▸ **EXERCISE INSTRUCTIONS**: Two lines mark the range in the entries below: the one holding "бонусов, выбор удобных" and the one holding "Оставить заявку". Set down those two and all lines between them, exactly.

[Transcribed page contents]
************

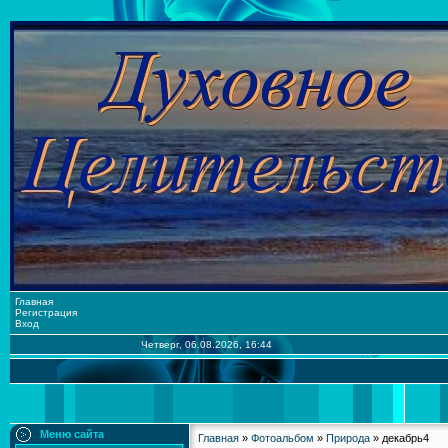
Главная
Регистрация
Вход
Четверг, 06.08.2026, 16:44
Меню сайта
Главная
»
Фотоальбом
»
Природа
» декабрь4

************

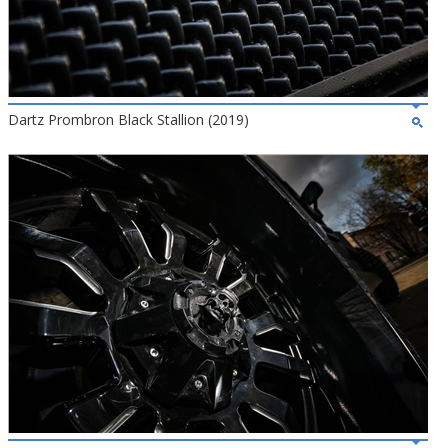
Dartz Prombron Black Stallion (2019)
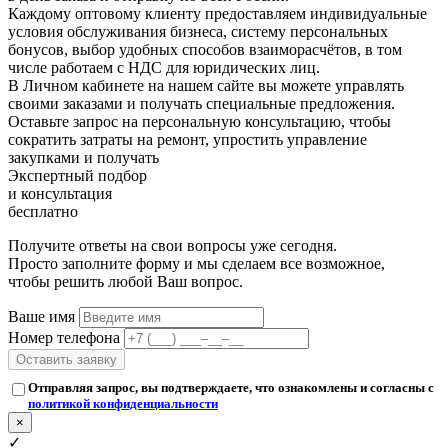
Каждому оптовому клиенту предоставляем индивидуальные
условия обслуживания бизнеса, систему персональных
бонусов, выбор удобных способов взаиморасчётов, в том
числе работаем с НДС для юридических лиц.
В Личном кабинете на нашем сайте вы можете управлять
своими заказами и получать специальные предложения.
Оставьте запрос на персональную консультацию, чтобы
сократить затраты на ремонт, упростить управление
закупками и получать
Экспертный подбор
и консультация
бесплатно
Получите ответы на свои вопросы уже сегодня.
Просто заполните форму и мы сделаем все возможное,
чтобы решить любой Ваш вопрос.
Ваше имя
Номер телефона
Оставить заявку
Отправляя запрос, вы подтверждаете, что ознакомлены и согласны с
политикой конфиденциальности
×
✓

************

▸ **ANSWER FOR THE TASK**:
бонусов, выбор удобных способов взаиморасчётов, в том
числе работаем с НДС для юридических лиц.
В Личном кабинете на нашем сайте вы можете управлять
своими заказами и получать специальные предложения.
Оставьте запрос на персональную консультацию, чтобы
сократить затраты на ремонт, упростить управление
закупками и получать
Экспертный подбор
и консультация
бесплатно
Получите ответы на свои вопросы уже сегодня.
Просто заполните форму и мы сделаем все возможное,
чтобы решить любой Ваш вопрос.
Ваше имя
Номер телефона
Оставить заявку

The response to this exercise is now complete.